REQUIRED ACTION
From the records below, copy every line that contains the word "Edit".

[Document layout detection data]
Start of Block

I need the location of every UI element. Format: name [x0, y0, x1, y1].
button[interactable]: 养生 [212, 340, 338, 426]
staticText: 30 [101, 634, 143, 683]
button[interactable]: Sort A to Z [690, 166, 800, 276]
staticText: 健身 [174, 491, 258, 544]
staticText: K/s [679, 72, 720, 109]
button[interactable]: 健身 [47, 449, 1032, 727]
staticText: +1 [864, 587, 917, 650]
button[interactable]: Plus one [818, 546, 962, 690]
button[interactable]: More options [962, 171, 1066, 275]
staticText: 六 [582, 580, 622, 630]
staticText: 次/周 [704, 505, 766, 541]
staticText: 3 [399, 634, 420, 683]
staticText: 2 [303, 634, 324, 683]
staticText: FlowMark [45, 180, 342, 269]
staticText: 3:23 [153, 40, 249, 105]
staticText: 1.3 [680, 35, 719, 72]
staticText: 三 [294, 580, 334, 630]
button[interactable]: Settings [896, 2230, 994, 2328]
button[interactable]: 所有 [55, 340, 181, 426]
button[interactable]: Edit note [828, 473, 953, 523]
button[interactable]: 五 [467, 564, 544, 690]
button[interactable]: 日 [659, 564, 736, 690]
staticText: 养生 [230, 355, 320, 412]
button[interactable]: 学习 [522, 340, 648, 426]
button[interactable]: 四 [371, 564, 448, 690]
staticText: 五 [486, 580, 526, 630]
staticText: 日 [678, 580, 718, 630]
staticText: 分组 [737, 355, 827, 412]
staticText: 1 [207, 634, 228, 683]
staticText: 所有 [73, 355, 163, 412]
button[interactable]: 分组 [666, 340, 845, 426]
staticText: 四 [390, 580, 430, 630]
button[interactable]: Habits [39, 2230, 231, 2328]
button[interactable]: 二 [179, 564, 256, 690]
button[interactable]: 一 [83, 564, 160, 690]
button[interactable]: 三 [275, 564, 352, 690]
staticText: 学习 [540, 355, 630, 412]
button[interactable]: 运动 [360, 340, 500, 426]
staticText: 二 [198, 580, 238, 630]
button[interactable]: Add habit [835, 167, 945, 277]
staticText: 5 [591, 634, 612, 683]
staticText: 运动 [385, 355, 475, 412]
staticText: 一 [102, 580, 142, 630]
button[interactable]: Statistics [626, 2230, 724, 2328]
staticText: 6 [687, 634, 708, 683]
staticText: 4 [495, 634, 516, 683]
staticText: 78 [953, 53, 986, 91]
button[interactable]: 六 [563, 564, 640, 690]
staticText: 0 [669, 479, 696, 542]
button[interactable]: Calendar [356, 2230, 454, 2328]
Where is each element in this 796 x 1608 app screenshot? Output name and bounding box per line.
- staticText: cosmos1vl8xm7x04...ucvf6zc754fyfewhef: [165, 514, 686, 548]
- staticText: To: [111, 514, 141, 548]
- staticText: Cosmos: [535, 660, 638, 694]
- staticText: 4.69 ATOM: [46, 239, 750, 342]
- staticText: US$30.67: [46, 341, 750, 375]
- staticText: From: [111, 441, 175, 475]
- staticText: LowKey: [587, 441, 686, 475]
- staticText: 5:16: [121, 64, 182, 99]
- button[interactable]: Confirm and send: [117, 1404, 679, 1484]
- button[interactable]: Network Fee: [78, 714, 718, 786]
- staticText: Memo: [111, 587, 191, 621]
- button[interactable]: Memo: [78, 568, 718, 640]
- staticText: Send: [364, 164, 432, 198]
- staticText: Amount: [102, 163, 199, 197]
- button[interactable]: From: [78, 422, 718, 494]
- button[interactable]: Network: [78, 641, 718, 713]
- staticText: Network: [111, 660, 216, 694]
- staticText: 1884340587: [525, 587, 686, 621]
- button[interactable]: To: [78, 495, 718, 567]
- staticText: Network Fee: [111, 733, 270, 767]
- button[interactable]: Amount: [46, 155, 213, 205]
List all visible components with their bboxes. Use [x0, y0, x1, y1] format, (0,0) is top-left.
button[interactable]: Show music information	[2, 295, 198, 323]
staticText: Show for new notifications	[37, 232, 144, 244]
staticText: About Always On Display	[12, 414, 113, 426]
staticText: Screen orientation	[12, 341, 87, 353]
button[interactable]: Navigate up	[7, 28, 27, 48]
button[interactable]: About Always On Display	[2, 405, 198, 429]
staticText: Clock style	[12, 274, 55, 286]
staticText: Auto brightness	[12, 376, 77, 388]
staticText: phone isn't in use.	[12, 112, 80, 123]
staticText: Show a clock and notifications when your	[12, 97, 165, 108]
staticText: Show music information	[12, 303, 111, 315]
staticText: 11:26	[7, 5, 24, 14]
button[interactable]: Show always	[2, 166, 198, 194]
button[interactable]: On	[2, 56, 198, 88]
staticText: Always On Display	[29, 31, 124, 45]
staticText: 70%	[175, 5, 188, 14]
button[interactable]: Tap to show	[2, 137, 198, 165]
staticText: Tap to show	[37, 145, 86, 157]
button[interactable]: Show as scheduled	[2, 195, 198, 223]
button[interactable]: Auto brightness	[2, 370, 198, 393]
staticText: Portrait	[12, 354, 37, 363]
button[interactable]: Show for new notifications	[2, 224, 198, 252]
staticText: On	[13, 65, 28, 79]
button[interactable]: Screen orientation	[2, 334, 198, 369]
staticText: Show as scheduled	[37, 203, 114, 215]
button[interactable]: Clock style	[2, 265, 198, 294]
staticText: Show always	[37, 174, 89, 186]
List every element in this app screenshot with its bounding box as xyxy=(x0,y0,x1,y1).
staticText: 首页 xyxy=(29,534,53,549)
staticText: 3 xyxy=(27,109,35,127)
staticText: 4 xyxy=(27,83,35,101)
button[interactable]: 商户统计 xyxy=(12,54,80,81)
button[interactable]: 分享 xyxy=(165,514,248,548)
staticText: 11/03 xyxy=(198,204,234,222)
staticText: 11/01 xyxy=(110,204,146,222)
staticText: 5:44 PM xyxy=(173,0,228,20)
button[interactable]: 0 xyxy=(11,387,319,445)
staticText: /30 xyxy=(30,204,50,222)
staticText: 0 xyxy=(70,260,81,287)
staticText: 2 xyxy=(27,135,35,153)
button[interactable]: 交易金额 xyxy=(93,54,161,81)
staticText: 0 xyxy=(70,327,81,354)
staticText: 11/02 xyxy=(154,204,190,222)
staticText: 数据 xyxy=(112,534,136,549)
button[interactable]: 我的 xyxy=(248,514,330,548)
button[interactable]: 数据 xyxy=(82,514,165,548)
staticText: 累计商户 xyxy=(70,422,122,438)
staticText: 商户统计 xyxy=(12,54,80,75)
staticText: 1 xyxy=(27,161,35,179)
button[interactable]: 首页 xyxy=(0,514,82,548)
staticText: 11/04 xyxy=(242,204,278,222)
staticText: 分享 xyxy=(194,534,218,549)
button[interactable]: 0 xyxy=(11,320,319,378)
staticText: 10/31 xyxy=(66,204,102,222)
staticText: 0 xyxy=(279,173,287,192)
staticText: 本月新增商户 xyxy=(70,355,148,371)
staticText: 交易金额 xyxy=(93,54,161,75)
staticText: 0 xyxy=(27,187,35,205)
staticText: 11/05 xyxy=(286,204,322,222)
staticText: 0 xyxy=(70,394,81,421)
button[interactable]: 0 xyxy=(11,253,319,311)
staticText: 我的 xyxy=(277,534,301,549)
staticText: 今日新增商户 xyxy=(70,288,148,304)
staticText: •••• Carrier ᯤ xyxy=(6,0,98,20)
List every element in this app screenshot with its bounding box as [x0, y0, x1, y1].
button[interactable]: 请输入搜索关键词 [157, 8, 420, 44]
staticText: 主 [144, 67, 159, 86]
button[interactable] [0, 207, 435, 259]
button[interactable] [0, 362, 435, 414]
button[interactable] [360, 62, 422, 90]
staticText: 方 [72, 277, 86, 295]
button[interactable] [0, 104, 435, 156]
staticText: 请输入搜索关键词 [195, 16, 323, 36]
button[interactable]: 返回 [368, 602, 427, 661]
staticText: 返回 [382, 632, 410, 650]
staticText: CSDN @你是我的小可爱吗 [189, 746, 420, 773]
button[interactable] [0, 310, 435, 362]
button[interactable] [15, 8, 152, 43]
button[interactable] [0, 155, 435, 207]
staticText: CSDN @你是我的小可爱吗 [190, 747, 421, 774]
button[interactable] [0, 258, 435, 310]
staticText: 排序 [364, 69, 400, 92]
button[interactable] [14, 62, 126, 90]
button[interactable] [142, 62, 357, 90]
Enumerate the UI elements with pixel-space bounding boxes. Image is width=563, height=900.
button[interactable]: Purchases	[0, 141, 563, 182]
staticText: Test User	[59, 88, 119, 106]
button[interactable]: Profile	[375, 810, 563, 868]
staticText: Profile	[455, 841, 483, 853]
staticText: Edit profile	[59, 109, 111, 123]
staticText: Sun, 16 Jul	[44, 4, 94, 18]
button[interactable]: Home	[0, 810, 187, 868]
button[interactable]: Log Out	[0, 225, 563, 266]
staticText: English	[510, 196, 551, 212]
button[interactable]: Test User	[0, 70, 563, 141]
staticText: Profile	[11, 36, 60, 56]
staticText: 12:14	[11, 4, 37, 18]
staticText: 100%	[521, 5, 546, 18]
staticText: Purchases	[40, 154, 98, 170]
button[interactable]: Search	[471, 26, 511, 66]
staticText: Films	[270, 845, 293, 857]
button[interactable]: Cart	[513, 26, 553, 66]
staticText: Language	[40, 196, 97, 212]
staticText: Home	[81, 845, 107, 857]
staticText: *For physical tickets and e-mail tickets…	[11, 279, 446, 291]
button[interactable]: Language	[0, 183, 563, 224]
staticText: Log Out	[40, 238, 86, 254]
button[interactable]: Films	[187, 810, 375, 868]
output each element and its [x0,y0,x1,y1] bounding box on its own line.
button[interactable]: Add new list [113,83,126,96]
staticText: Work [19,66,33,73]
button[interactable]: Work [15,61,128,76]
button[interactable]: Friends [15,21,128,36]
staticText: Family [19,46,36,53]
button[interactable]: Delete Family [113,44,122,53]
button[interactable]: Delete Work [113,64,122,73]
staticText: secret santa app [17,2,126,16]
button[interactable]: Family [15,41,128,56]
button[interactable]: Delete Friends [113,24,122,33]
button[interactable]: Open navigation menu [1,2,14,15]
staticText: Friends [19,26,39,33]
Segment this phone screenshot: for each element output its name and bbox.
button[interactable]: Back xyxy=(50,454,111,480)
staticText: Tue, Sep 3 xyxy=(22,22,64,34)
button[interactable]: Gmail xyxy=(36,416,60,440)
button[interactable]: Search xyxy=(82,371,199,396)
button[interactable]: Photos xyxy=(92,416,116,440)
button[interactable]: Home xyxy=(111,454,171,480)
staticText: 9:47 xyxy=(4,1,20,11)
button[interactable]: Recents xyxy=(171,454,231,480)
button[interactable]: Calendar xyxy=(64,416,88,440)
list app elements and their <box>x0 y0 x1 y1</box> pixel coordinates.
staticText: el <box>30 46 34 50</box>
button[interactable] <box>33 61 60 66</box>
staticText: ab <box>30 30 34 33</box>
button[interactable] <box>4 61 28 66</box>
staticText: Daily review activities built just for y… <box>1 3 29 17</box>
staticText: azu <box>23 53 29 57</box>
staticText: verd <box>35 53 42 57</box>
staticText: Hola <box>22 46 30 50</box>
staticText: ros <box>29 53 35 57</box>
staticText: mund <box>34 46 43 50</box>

End of Block

RESULT OF THE EXERCISE
button[interactable]: Edit note [828, 473, 953, 523]
staticText: Edit profile	[59, 109, 111, 123]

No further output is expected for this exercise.